This article is reposted from citizen-statistician.org with the kind permission of Mine Çetinkaya-Rundel.
The term “mail merge” might not be familiar to those who have not worked in an office setting, but here is the Wikipedia definition:
Mail merge is a software operation describing the production of multiple (and potentially large numbers of) documents from a single template form and a structured data source. The letter may be sent out to many “recipients” with small changes, such as a change of address or a change in the greeting line.
The other day I was working on creating personalized handouts for a workshop. That is, each handout contained some standard text (including some R code) and some fields that were personalized for each participant (login information for our RStudio server). I wanted to do this in RMarkdown so that the R code on the handout could be formatted nicely. Googling “rmarkdown mail merge” didn’t yield much (that’s why I’m posting this), but I finally came across this tutorial which called the process “iterative reporting”.

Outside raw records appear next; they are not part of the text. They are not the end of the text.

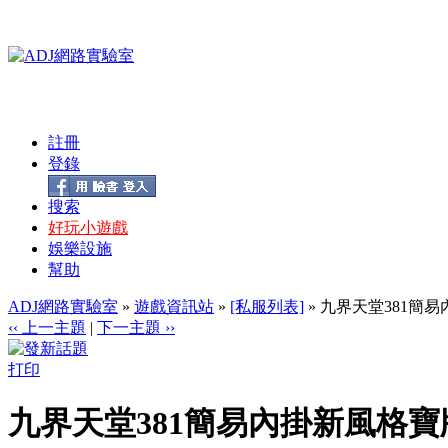
註冊
登錄
搜索
好玩小遊戲
娛樂設施
幫助
ADJ網路實驗室
»
遊戲資訊站
»
[私服列表]
» 九界天堂381簡
‹‹ 上一主題
|
下一主題 ››
打印
九界天堂381簡易內掛新風格寶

Turns our this is a pretty straightforward task. Below is a very simple minimum working example. You can obviously make your markdown document a lot more complicated. I’m thinking holiday cards made in R…
All relevant files for this example can also be found here.
This is a 20 x 2 csv file, an excerpt is shown below. I got the names from here.
name | meeting_time |
---|---|
Peggy Kallas | 9:00 AM |
Ezra Zanders | 9:15 AM |
Hope Mogan | 9:30 AM |
Nathanael Scully | 9:45 AM |
Mayra Cowley | 10:00 AM |
Ethelene Oglesbee | 10:15 AM |
… | … |
## Packages
library(knitr)
library(rmarkdown)
## Data
personalized_info <- read.csv(file = "meeting_times.csv")
## Loop
for (i in 1:nrow(personalized_info)){
rmarkdown::render(input = "mail_merge_handout.Rmd",
output_format = "pdf_document",
output_file = paste("handout_", i, ".pdf", sep=''),
output_dir = "handouts/")
}
---
output: pdf_document
---
```{r echo=FALSE}
personalized_info <- read.csv("meeting_times.csv", stringsAsFactors = FALSE)
name <- personalized_info$name[i]
time <- personalized_info$meeting_time[i]
```
Dear `r name`,
Your meeting time is `r time`.
See you then!
Save the Rmd file and the R script in the same folder (or specify the path to the Rmd file accordingly in the R script), and then run the R script. This will call the Rmd file within the loop and output 20 PDF files to the handouts directory. Each of these files look something like this
A sample mail
with the name and date field being different in each one.
If you prefer HTML or Word output, you can specify this in the output_format argument in the R script.